The current trend of consolidation is an apt illustration. The HDFC group and the Anjalit Singh group decided to engage and then break off the proposed tie-up between their life insurance ventures. Instead of doubts over synergy or share-swap, the market watchdog’s fear of the combined entity’s clout led to the dissolution of the vows. Dreams of investors who might have rushed to buy into parent HDFC and Max Financial, hoping to be part owners of the largest life insurer in the country, must have crashed after the collapse of the deal.The fate of another mega agreement between the IDFC group and the Shriram group to work towards becoming a financial powerhouse will be watched with interest, particularly so as the IDFC Bank stock moved up, believing the benefits of the transaction. Even as the merger talks between Bharti Airtel and the Tatas’ telecom ventures have been called off, two other intended marriages of convenience in the telecom space—Idea Cellular with unlisted Vodafone and Reliance Communications with Aircel— remain works in progress, with investors in Idea nor RCom getting richer despite the resultant enterprises expected to be in a better position to face Reliance Jio. The dilemma of investors is should they quit or stay put hoping that the troubled competitors will eventually get a fair chance to fight it out after tariffs normalize. The power generating sector is another growth story gone wrong. Of the 15 ultra mega power plants to be set up, no bids have been awarded for 12. Tata Power, with debt of Rs 14500 crore, wants to sell 51% stake in the 2,000-MW Mundra UMPP for Re 1 as the cost projections were based on imported coal. Reliance Power’s Andhra Pradesh UMPP is up but it has withdrawn from the Jharkhand project as equations have changed with solar power available for as low as Rs 2.4 kwh as against fossil fuel-based power’s targeted tariff of Rs 3.

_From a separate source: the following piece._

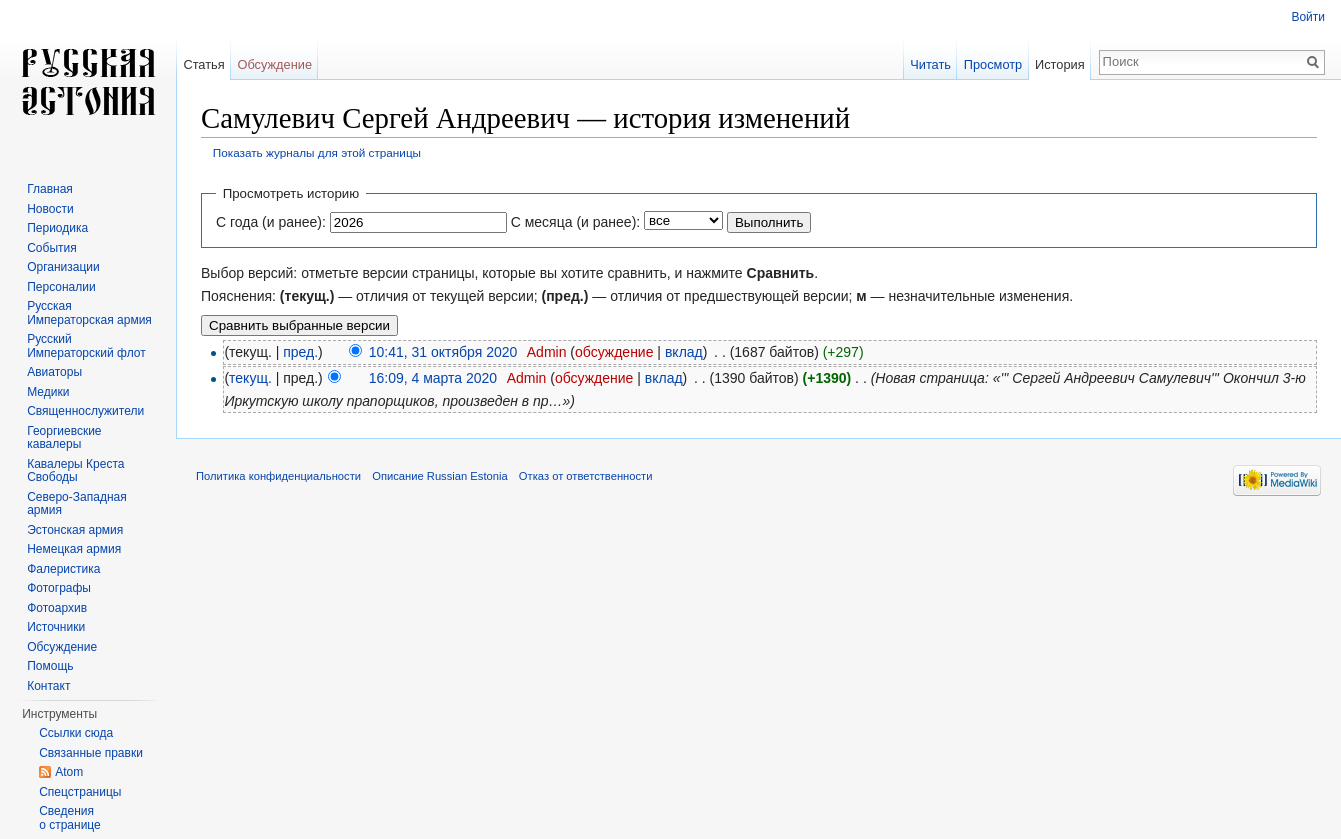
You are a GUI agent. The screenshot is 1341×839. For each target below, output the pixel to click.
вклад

The other uncertainty is the moves of companies in response to market pressure. A contentious issue is how much liquidity a company should possess. There is no ideal measurement such as proportion to net profit, operating profit or sales. Many fret over reserves dragging down return ratios, while some prefer capital expenditure through internal accruals. Several investors look at the growing pile as an indication of bonus or higher dividends. A new breed of activists gets annoyed with promoters for not utilizing the cash for growth. The recent spate of deleveraging exercises is a testimony to how quickly the mood of the market can change. The cement sector, where footprints and capacity decide the margins, is seeing a second wave of consolidation. The first had players bunching up to gain pricing power. The second phase is seeing focus on core competencies by those who had entered the space for scale or diversification. Infrastructure player Jaiprakash Associates is being re-rated as the promoters are correcting their past mistakes. The DLF group, too, is becoming lighter after selling many ancillary businesses. At its prime, the north Indian real estate developer was included in the benchmark index. The stock’s fall reflects the market’s nervousness with its expensive expansion. The new Real Estate Regulation Act might prompt a second look. But when?